[[ Input material open ]]

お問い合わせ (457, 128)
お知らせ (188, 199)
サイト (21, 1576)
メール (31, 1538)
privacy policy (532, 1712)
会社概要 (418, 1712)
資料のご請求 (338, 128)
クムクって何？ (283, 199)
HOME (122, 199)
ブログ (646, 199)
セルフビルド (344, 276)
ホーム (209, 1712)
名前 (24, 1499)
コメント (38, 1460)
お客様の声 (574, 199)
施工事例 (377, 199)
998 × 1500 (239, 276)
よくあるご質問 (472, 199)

[[ Input material closed ]]
[[ Input material open ]]

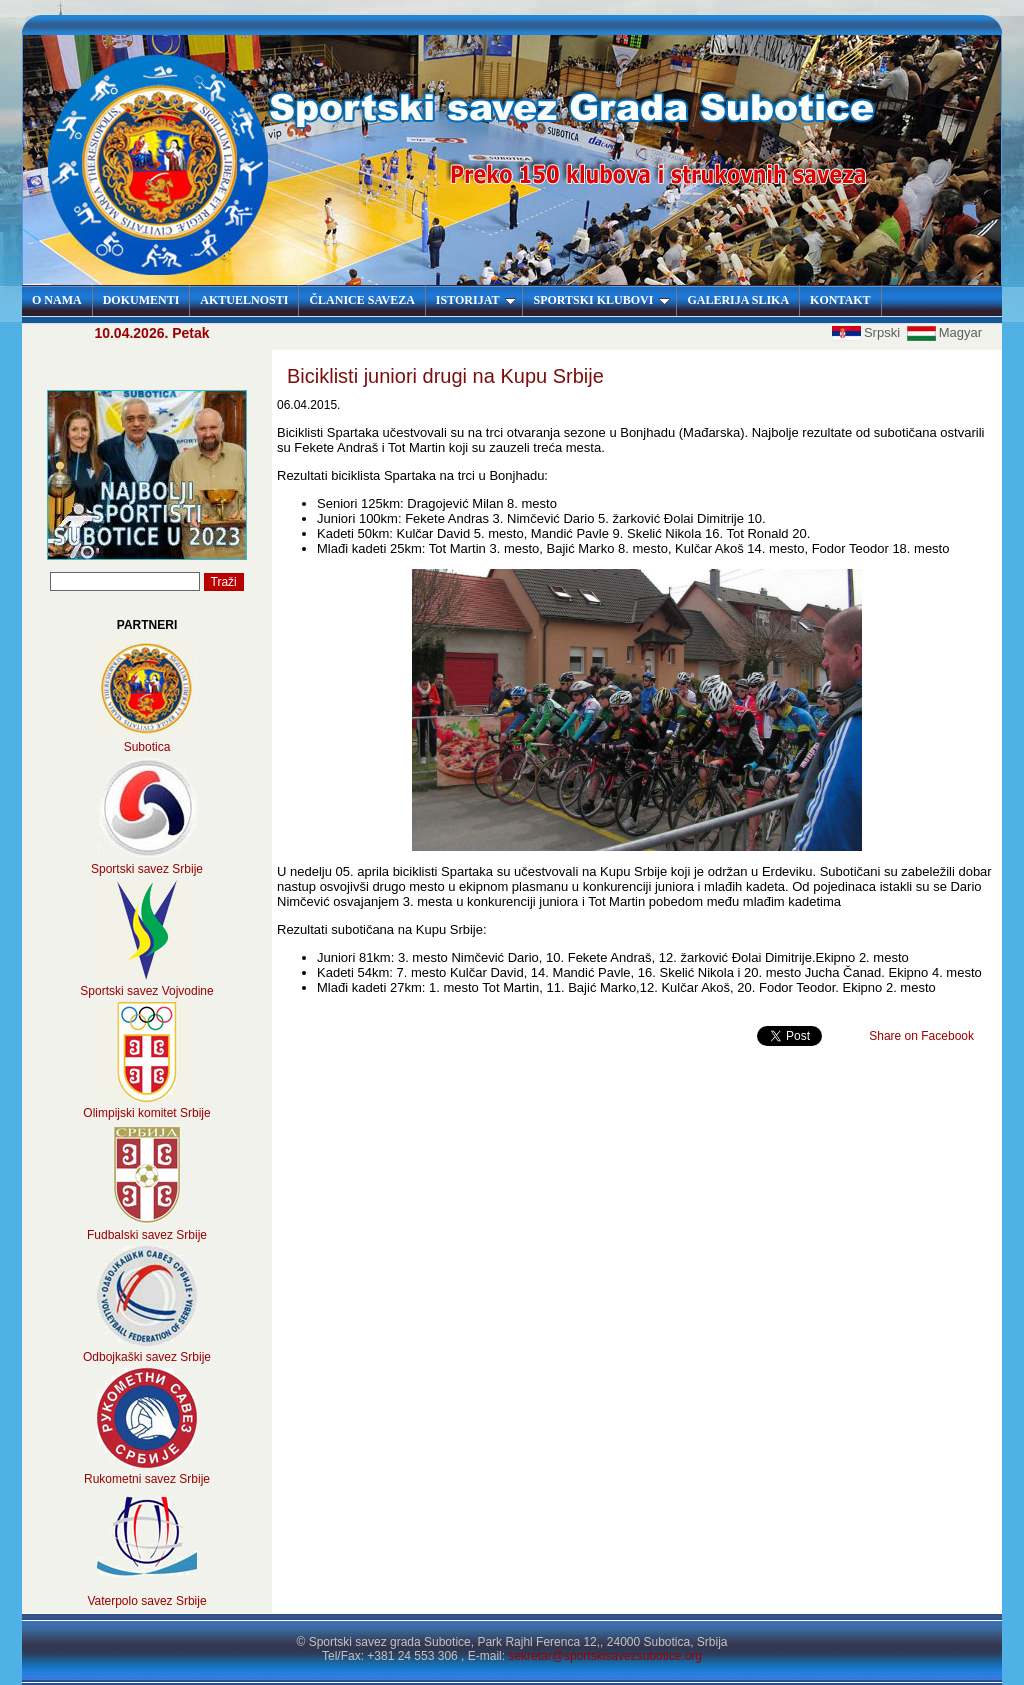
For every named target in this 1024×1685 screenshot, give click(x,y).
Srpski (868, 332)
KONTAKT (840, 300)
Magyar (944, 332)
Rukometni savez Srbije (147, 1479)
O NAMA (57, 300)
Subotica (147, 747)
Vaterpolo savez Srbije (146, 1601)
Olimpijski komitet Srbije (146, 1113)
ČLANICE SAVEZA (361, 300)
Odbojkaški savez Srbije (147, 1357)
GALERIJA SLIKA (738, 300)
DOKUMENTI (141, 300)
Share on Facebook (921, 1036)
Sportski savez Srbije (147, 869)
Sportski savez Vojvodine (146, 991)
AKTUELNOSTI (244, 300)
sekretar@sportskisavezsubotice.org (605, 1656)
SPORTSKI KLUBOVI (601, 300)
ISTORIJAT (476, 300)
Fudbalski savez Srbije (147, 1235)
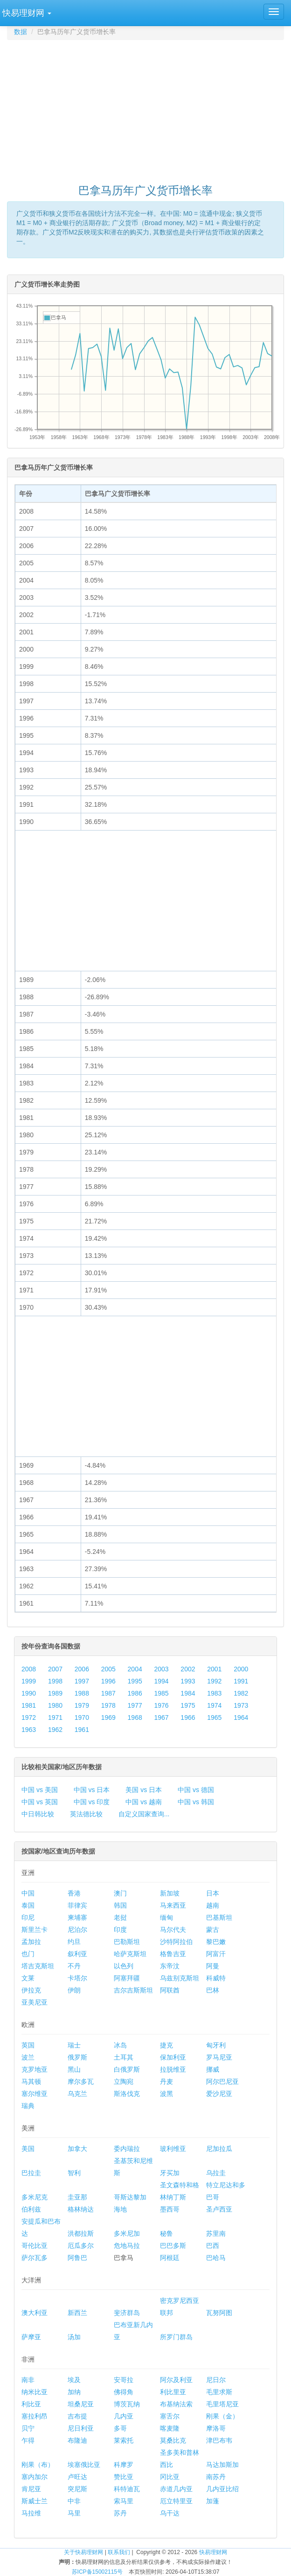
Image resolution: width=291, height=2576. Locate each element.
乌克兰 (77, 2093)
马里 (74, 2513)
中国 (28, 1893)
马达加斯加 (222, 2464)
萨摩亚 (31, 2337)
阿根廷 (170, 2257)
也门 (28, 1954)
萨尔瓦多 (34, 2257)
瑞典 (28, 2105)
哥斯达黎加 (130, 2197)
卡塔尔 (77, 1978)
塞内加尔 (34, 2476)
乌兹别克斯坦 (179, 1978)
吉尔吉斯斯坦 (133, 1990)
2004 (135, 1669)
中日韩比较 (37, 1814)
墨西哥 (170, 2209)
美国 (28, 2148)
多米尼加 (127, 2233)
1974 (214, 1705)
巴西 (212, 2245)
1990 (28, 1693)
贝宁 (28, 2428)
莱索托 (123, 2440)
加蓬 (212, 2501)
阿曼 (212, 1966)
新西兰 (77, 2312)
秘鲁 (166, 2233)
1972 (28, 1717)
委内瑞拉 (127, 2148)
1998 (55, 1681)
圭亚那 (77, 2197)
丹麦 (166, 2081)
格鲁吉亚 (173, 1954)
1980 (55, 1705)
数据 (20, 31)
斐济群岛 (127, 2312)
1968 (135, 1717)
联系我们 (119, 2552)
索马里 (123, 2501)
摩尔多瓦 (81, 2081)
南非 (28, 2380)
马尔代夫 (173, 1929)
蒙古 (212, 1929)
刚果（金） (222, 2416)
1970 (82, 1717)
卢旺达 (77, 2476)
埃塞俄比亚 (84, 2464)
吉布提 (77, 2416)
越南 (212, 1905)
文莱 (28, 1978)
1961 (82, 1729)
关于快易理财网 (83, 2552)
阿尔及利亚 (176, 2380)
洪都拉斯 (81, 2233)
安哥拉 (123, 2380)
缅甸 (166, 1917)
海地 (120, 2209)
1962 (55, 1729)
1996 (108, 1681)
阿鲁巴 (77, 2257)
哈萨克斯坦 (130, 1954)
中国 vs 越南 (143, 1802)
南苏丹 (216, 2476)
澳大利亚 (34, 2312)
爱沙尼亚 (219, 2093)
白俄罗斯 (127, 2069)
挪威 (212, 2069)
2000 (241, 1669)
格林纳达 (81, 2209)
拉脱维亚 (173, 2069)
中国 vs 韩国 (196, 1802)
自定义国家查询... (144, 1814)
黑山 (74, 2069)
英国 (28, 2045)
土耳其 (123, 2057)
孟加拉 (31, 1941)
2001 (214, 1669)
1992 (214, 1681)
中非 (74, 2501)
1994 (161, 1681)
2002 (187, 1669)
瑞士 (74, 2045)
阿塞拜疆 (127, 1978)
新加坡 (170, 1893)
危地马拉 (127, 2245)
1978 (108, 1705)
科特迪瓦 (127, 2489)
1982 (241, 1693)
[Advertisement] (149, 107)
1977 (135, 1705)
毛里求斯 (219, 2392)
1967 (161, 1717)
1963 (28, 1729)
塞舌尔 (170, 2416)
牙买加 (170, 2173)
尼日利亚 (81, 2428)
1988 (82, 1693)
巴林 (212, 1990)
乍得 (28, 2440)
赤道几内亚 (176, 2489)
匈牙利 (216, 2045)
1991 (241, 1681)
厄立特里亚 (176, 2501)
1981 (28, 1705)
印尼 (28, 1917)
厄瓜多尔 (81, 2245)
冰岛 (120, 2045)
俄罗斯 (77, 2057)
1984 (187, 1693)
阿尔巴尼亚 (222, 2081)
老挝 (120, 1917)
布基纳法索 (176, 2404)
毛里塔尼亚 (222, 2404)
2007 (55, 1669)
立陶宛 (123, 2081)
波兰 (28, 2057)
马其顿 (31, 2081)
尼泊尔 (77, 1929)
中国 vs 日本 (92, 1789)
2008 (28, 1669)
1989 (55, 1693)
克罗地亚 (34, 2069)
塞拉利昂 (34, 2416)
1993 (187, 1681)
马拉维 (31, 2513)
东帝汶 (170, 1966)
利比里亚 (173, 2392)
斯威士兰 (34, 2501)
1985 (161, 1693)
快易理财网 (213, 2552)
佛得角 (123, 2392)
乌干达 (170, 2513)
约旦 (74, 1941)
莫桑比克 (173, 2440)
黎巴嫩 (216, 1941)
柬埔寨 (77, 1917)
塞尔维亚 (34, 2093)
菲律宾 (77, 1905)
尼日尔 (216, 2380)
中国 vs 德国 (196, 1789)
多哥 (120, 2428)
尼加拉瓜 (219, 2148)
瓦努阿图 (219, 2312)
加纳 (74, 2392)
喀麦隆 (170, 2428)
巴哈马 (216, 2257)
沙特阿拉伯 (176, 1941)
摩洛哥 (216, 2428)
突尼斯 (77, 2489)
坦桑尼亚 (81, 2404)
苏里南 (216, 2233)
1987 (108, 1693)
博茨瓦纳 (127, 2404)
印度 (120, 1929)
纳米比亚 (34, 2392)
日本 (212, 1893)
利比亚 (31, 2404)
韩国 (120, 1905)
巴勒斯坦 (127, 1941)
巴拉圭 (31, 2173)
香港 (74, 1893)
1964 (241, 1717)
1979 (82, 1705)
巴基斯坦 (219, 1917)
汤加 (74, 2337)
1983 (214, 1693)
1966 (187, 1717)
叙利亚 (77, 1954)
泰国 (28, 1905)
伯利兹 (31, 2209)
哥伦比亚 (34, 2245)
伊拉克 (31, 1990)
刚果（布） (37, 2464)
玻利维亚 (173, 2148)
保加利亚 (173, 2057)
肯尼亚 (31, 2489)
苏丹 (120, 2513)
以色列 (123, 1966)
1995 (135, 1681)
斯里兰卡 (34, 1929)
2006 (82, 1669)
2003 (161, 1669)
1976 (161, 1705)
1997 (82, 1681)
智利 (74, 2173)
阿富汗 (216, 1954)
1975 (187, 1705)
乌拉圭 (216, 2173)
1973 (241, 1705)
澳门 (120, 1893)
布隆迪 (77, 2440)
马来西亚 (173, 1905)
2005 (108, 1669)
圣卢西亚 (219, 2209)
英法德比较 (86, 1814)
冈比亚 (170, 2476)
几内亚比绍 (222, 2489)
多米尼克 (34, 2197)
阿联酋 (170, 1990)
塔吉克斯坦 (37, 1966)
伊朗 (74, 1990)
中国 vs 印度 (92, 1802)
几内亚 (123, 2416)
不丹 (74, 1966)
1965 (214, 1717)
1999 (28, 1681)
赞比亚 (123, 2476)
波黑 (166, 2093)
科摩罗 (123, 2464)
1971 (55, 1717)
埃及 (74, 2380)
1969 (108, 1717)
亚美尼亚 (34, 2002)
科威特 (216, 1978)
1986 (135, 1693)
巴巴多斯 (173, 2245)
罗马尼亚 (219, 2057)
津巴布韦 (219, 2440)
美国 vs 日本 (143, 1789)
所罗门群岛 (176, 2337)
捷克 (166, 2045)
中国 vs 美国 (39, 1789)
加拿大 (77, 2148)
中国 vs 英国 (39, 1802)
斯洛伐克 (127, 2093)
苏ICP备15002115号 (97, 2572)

[[ Input material closed ]]
[[ Input material open ]]

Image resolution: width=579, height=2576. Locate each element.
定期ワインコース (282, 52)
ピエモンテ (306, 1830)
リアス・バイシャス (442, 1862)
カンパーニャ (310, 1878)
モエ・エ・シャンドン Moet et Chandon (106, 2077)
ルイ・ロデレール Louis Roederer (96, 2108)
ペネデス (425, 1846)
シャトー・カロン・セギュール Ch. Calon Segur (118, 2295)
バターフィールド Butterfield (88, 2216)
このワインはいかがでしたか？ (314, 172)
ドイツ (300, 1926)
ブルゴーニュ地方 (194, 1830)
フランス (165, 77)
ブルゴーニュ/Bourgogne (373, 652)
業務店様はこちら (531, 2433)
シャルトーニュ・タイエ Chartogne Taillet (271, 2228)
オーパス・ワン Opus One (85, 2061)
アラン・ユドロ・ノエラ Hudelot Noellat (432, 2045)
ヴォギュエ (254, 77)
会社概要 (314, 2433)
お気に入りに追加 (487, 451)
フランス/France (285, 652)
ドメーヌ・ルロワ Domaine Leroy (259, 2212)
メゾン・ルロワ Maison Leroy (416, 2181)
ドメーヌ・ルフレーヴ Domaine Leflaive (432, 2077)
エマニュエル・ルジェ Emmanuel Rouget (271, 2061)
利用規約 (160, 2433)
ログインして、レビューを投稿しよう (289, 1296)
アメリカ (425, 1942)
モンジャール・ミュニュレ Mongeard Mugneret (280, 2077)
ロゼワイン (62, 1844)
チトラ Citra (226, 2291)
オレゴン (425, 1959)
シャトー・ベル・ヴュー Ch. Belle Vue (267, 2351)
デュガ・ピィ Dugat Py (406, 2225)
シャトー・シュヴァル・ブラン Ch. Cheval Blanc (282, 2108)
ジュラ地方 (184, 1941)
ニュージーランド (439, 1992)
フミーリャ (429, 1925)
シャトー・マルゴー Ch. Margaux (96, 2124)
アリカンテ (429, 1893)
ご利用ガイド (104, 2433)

[[ Input material closed ]]

• [Directions] All that is wanted is a faithful reproduction of the line above with "瑞典 (28, 2105)", the line with "马拉维 (31, 2513)", and every line in between.

• [Written solution]
瑞典 (28, 2105)
哥斯达黎加 (130, 2197)
卡塔尔 (77, 1978)
塞内加尔 (34, 2476)
乌兹别克斯坦 (179, 1978)
吉尔吉斯斯坦 (133, 1990)
2004 (135, 1669)
中日韩比较 (37, 1814)
墨西哥 (170, 2209)
美国 (28, 2148)
多米尼加 (127, 2233)
1974 (214, 1705)
巴西 (212, 2245)
1990 (28, 1693)
贝宁 (28, 2428)
莱索托 (123, 2440)
加蓬 (212, 2501)
阿曼 (212, 1966)
新西兰 (77, 2312)
秘鲁 (166, 2233)
1972 (28, 1717)
委内瑞拉 (127, 2148)
1998 (55, 1681)
圭亚那 (77, 2197)
丹麦 (166, 2081)
格鲁吉亚 (173, 1954)
1980 (55, 1705)
数据 (20, 31)
斐济群岛 (127, 2312)
1968 (135, 1717)
联系我们 (119, 2552)
索马里 (123, 2501)
摩尔多瓦 (81, 2081)
南非 (28, 2380)
马尔代夫 (173, 1929)
蒙古 (212, 1929)
刚果（金） (222, 2416)
1970 (82, 1717)
卢旺达 (77, 2476)
埃塞俄比亚 (84, 2464)
吉布提 (77, 2416)
越南 (212, 1905)
文莱 (28, 1978)
1961 (82, 1729)
关于快易理财网 (83, 2552)
阿尔及利亚 (176, 2380)
洪都拉斯 (81, 2233)
安哥拉 (123, 2380)
缅甸 (166, 1917)
海地 (120, 2209)
1962 (55, 1729)
1996 (108, 1681)
阿鲁巴 (77, 2257)
哈萨克斯坦 (130, 1954)
中国 vs 越南 (143, 1802)
南苏丹 (216, 2476)
澳大利亚 (34, 2312)
爱沙尼亚 (219, 2093)
白俄罗斯 (127, 2069)
挪威 (212, 2069)
2000 (241, 1669)
格林纳达 (81, 2209)
拉脱维亚 (173, 2069)
中国 vs 韩国 (196, 1802)
自定义国家查询... (144, 1814)
黑山 (74, 2069)
英国 (28, 2045)
土耳其 (123, 2057)
孟加拉 (31, 1941)
2001 (214, 1669)
1992 (214, 1681)
中非 (74, 2501)
1994 (161, 1681)
2002 (187, 1669)
瑞士 (74, 2045)
阿塞拜疆 (127, 1978)
新加坡 (170, 1893)
危地马拉 (127, 2245)
1978 (108, 1705)
科特迪瓦 (127, 2489)
1982 (241, 1693)
[Advertisement] (149, 107)
1977 (135, 1705)
毛里求斯 (219, 2392)
1967 (161, 1717)
1963 (28, 1729)
塞舌尔 (170, 2416)
牙买加 (170, 2173)
尼日利亚 (81, 2428)
1988 (82, 1693)
巴林 (212, 1990)
乍得 (28, 2440)
赤道几内亚 (176, 2489)
匈牙利 (216, 2045)
1991 (241, 1681)
厄立特里亚 (176, 2501)
1981 (28, 1705)
印尼 (28, 1917)
厄瓜多尔 (81, 2245)
冰岛 (120, 2045)
俄罗斯 (77, 2057)
1984 (187, 1693)
阿尔巴尼亚 (222, 2081)
老挝 (120, 1917)
布基纳法索 (176, 2404)
毛里塔尼亚 (222, 2404)
2007 (55, 1669)
立陶宛 (123, 2081)
波兰 (28, 2057)
马其顿 (31, 2081)
尼泊尔 (77, 1929)
中国 vs 日本 (92, 1789)
2008 (28, 1669)
1989 (55, 1693)
克罗地亚 (34, 2069)
塞拉利昂 (34, 2416)
1993 (187, 1681)
马拉维 (31, 2513)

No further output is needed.